Imaginary numbers were long dismissed as mathematical “bookkeeping.” But now, as Karmela Padavic-Callaghan explains, physicists are proving that they describe the hidden shape of nature…

Many science students may imagine a ball rolling down a hill or a car skidding because of friction as prototypical examples of the systems physicists care about. But much of modern physics consists of searching for objects and phenomena that are virtually invisible: the tiny electrons of quantum physics and the particles hidden within strange metals of materials science along with their highly energetic counterparts that only exist briefly within giant particle colliders.
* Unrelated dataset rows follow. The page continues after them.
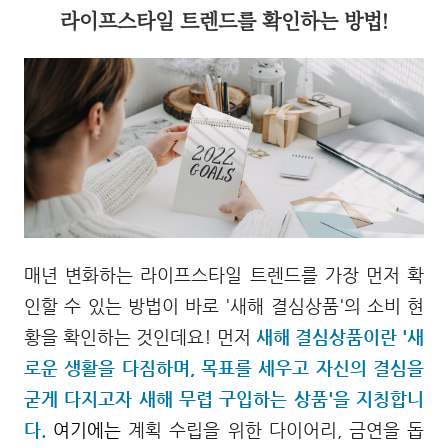
라이프스타일 트렌드를 확인하는 방법!
매년 변화하는 라이프스타일 트렌드를 가장 먼저 확
인할 수 있는 방법이 바로 '새해 결심상품'의 소비 현
황을 확인하는 것인데요! 먼저
새해 결심상품이란
'새
로운 생활을 다짐하며, 목표를 세우고
자신의
결심을
굳게 다지고자 새해 무렵 구입하는 상품'을 지칭합니
다.
여기에는
계획 수립을 위한
다이어리, 금연을 돕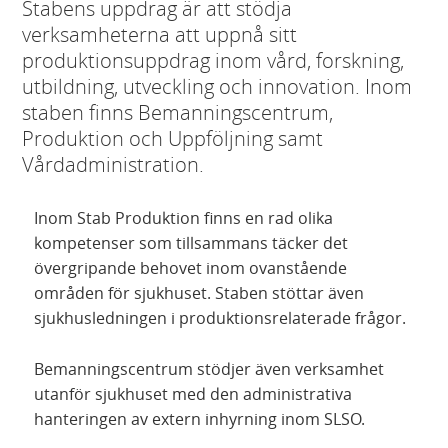
Stabens uppdrag är att stödja
verksamheterna att uppnå sitt
produktionsuppdrag inom vård, forskning,
utbildning, utveckling och innovation. Inom
staben finns Bemanningscentrum,
Produktion och Uppföljning samt
Vårdadministration.
Inom Stab Produktion finns en rad olika
kompetenser som tillsammans täcker det
övergripande behovet inom ovanstående
områden för sjukhuset. Staben stöttar även
sjukhusledningen i produktionsrelaterade frågor.
Bemanningscentrum stödjer även verksamhet
utanför sjukhuset med den administrativa
hanteringen av extern inhyrning inom SLSO.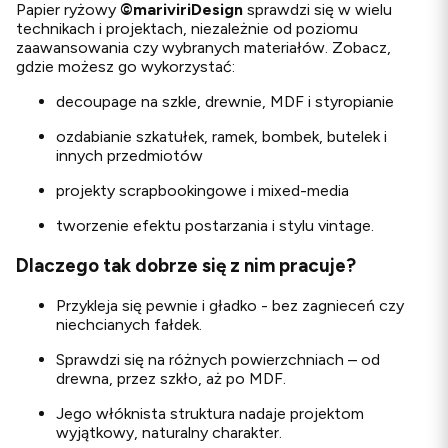
Papier ryżowy
©
mariviriDesign
sprawdzi się w wielu
technikach i projektach, niezależnie od poziomu
zaawansowania czy wybranych materiałów. Zobacz,
gdzie możesz go wykorzystać:
decoupage na szkle, drewnie, MDF i styropianie
ozdabianie szkatułek, ramek, bombek, butelek i
innych przedmiotów
projekty scrapbookingowe i mixed-media
tworzenie efektu postarzania i stylu vintage.
Dlaczego tak dobrze się z nim pracuje?
Przykleja się pewnie i gładko - bez zagnieceń czy
niechcianych fałdek.
Sprawdzi się na różnych powierzchniach – od
drewna, przez szkło, aż po MDF.
Jego włóknista struktura nadaje projektom
wyjątkowy, naturalny charakter.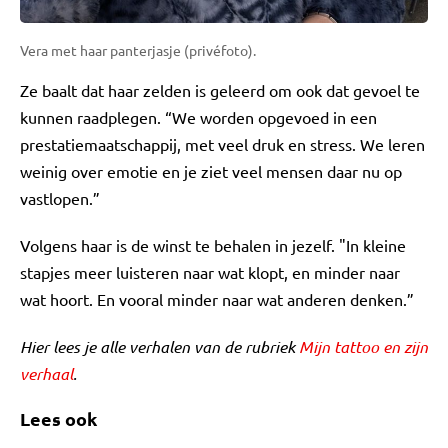
Vera met haar panterjasje (privéfoto).
Ze baalt dat haar zelden is geleerd om ook dat gevoel te
kunnen raadplegen. “We worden opgevoed in een
prestatiemaatschappij, met veel druk en stress. We leren
weinig over emotie en je ziet veel mensen daar nu op
vastlopen.”
Volgens haar is de winst te behalen in jezelf. "In kleine
stapjes meer luisteren naar wat klopt, en minder naar
wat hoort. En vooral minder naar wat anderen denken.”
Hier lees je alle verhalen van de rubriek
Mijn tattoo en zijn
verhaal
.
Lees ook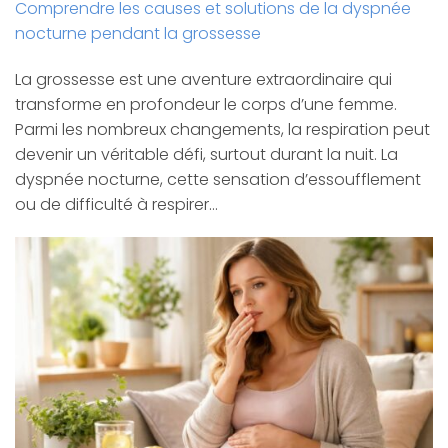
Comprendre les causes et solutions de la dyspnée
nocturne pendant la grossesse
La grossesse est une aventure extraordinaire qui
transforme en profondeur le corps d’une femme.
Parmi les nombreux changements, la respiration peut
devenir un véritable défi, surtout durant la nuit. La
dyspnée nocturne, cette sensation d’essoufflement
ou de difficulté à respirer…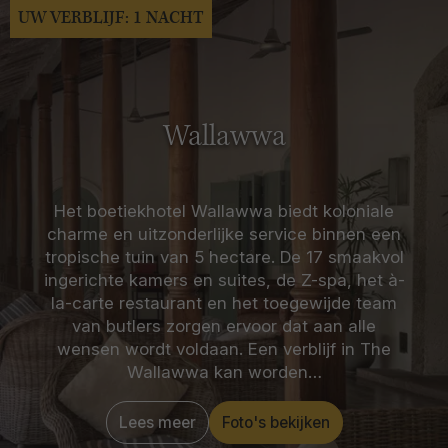
UW VERBLIJF: 1 NACHT
Wallawwa
Het boetiekhotel Wallawwa biedt koloniale
charme en uitzonderlijke service binnen een
tropische tuin van 5 hectare. De 17 smaakvol
ingerichte kamers en suites, de Z-spa, het à-
la-carte restaurant en het toegewijde team
van butlers zorgen ervoor dat aan alle
wensen wordt voldaan. Een verblijf in The
Wallawwa kan worden…
Lees meer
Foto's bekijken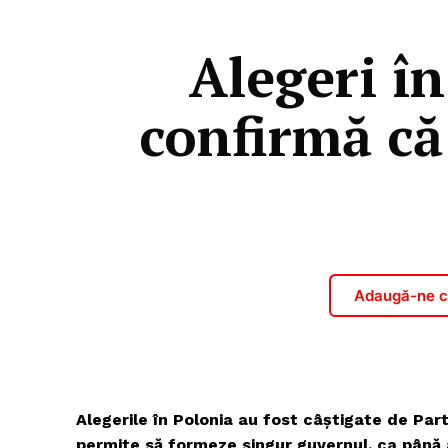
Alegeri în
confirmă că
Adaugă-ne ca
Alegerile în Polonia au fost câștigate de Parti
permite să formeze singur guvernul, ca până 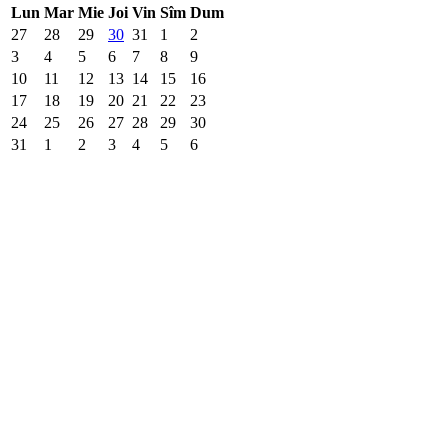
Lun
Mar
Mie
Joi
Vin
Sîm
Dum
27
28
29
30
31
1
2
3
4
5
6
7
8
9
10
11
12
13
14
15
16
17
18
19
20
21
22
23
24
25
26
27
28
29
30
31
1
2
3
4
5
6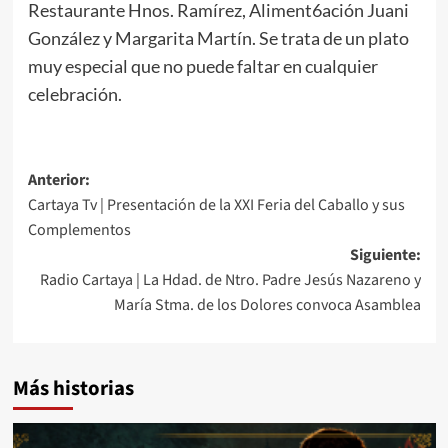
Restaurante Hnos. Ramírez, Aliment6ación Juani
González y Margarita Martín. Se trata de un plato
muy especial que no puede faltar en cualquier
celebración.
Anterior:
Cartaya Tv | Presentación de la XXI Feria del Caballo y sus
Complementos
Siguiente:
Radio Cartaya | La Hdad. de Ntro. Padre Jesús Nazareno y
María Stma. de los Dolores convoca Asamblea
Más historias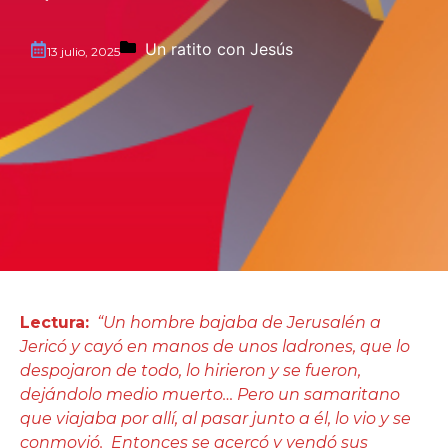
Un ratito con Jesús
13 julio, 2025
Lectura:
“Un hombre bajaba de Jerusalén a
Jericó y cayó en manos de unos ladrones, que lo
despojaron de todo, lo hirieron y se fueron,
dejándolo medio muerto… Pero un samaritano
que viajaba por allí, al pasar junto a él, lo vio y se
conmovió. Entonces se acercó y vendó sus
In their quest to grasp these hidden building blocks of reality scientists have looked to mathematical theories and formalism. Ideally, an unexpected experimental observation leads a physicist to a new mathematical theory, and then mathematical work on said theory leads them to new experiments and new observations. Some part of this process inevitably happens in the physicist’s mind, where symbols and numbers help make invisible theoretical ideas visible in the tangible, measurable physical world.

Sometimes, however, as in the case of imaginary numbers – that is, numbers with negative square values – mathematics manages to stay ahead of experiments for a long time. Though imaginary numbers have been integral to quantum theory since its very beginnings in the 1920s, scientists have only recently been able to find their physical signatures in experiments and empirically prove their necessity…

Learn more at “Imaginary numbers are real,” from @Ironmely in @aeonmag.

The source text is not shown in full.